SUPPLIED RECORDS:
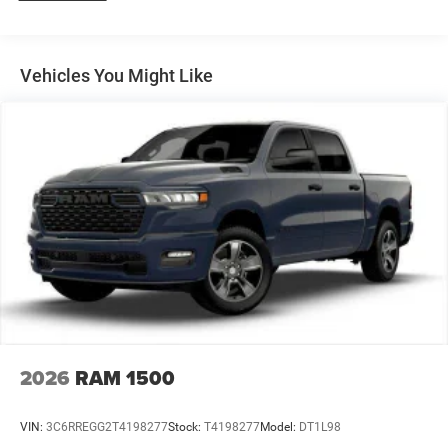
31 Gal. Fuel Tank
Auto Locking Hubs
Multi-Link Front Suspension w/Coil Springs
Vehicles You Might Like
Solid Axle Rear Suspension w/Coil Springs
4-Wheel Disc Brakes w/4-Wheel ABS, Front And Rear
Vented Discs, Brake Assist and Hill Hold Control
2026
RAM 1500
VIN:
3C6RREGG2T4198277
Stock:
T4198277
Model:
DT1L98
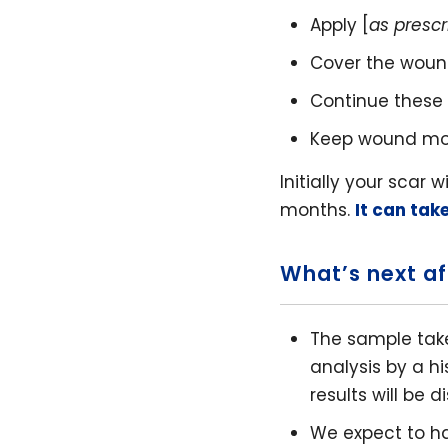
Apply [
as presc
Cover the wound
Continue these 
Keep wound moist
Initially your scar 
months.
It can tak
What’s next af
The sample take
analysis by a h
results will be 
We expect to h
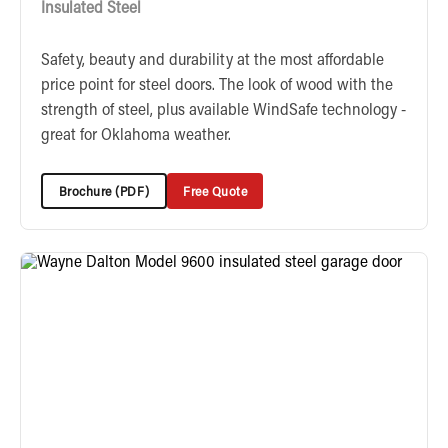
Insulated Steel
Safety, beauty and durability at the most affordable
price point for steel doors. The look of wood with the
strength of steel, plus available WindSafe technology -
great for Oklahoma weather.
Brochure (PDF)
Free Quote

DESCRIPTION OF THE TASK:
Find the line that contains "Safety, beauty and". Write out that line and every line after it through the end of the data, exactly, and nothing else.

SOLUTION FOR THIS PROBLEM:
Safety, beauty and durability at the most affordable
price point for steel doors. The look of wood with the
strength of steel, plus available WindSafe technology -
great for Oklahoma weather.
Brochure (PDF)
Free Quote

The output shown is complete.